_Information_
Start of Block
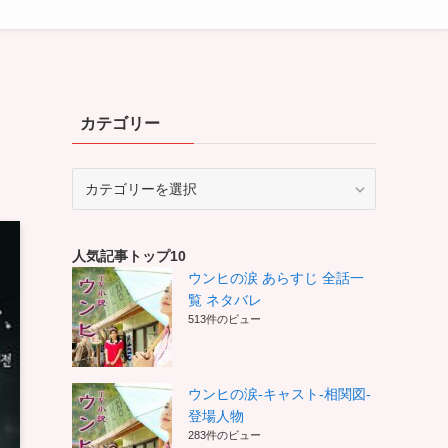
カテゴリー
カ
テ
ゴ
リ
人気記事トップ10
ー
ウンヒの涙 あらすじ 全話一
覧 ネタバレ
513件のビュー
ウンヒの涙-キャスト-相関図-
登場人物
283件のビュー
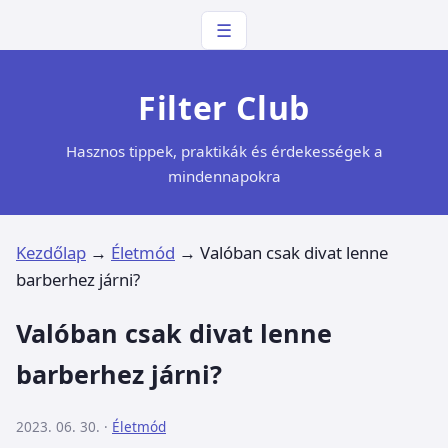
☰
Filter Club
Hasznos tippek, praktikák és érdekességek a
mindennapokra
Kezdőlap
→
Életmód
→
Valóban csak divat lenne
barberhez járni?
Valóban csak divat lenne
barberhez járni?
2023. 06. 30. ·
Életmód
End of Block
_Work instructions_
Please set down every record exactly as it appears, leaving out the pictures.

_Task output_
カテゴリー
カ
テ
ゴ
リ
人気記事トップ10
ー
ウンヒの涙 あらすじ 全話一
覧 ネタバレ
513件のビュー
ウンヒの涙-キャスト-相関図-
登場人物
283件のビュー
☰
Filter Club
Hasznos tippek, praktikák és érdekességek a
mindennapokra
Kezdőlap
→
Életmód
→
Valóban csak divat lenne
barberhez járni?
Valóban csak divat lenne
barberhez járni?
2023. 06. 30. ·
Életmód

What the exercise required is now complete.